Если узнают — тогда конец. Тогда не видать пионерского галстука.
Максим представил, как это будет: грозные упреки Софьи Иосифовны, усмешки ребят, довольные глаза Риммы Васильевны: «Я же говорила…» Он даже зажмурился. Даже остановился. Еще яснее постарался вообразить, как может случиться… И вдруг понял, почувствовал: ничего не будет. Он сам придумал себе эти ужасы, потому что в нем жил страх. А сейчас страха не было. А если и был, то маленький, сморщенный, забившийся в самый темный уголок. Этот страх сам боялся Максима.
Что может быть? Скорей всего, и не вспомнят, если не спохватились за два месяца. А если и спохватятся?
«Как же это получилось, Рыбкин?»
«Ну, я не знаю. Мне помнилось, что делали прививку».
«Как это «помнилось»?»
«Наверно, перепутал с прошлым годом. Я разве отказывался? Просто предупредил. Ну, делайте сейчас, пожалуйста».
Вот и все.
Однако это было не все. Максим не пошел дальше. После того, что случилось, после того, как он задушил страх и стал победителем, ему хотелось прогнать последнюю маленькую боязнь. Снять с души накипь обмана.

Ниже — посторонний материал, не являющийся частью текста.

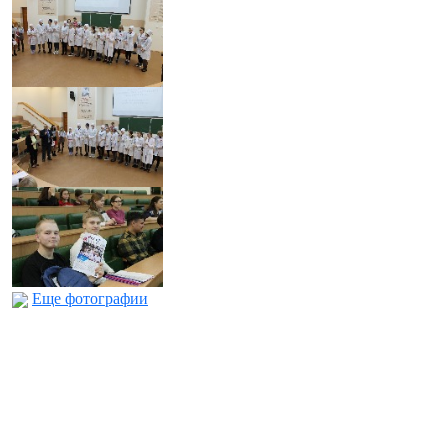
Еще фотографии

Он вздохнул, переступил, набираясь решимости для отчаянного признания, и дернул дверь!
Она не открылась… Она была заперта!
Будем честными до конца: Максим не огорчился. Наоборот. Но теперь совесть его была чиста, и он знал, что не станет больше врать и бояться. С облегченным сердцем выскочил он на лестницу, увидел в окне голубое небо с белым следом самолета. Вспомнил, как такой же след прошивал облака, которые стояли над рекой, над «Гнездом ласточки».
И тут догнала его новая тревога.
Таня!
Она, конечно, до сих пор презирает его. Вспоминает, усмехается, и ее серо-голубые глаза обидно щурятся.
Он был хвастун и трус! Таким она его и запомнила.
Он для себя решил спор с Транзей. А для Тани? Как она узнает? Она и сейчас думает, что Транзя ходит гордый, а у Максима заячья душа…
Максим выскочил из школы и торопливо пошел к реке.
«ПРИДУ ЗАВТРА!»
По знакомой тропке Максим скользнул через щекочущие заросли на тайный уступ. Зорко глянул сквозь перепутанную траву: нет ли кого поблизости? Не было. Прислушался. Стояла тишина, только крошки сухой глины, срываясь вниз, шелестели среди стеблей.
Максим нырнул в щель.
Была сплошная темнота. Максим нащупал и дернул шнурок. Яркий глаз фонарика послушно вспыхнул под потолком. Все оказалось в точности так, как раньше, когда они уходили. И упавшая стрела лежала у входа. Значит, Таня не приходила. И наверно, сегодня уже не придет.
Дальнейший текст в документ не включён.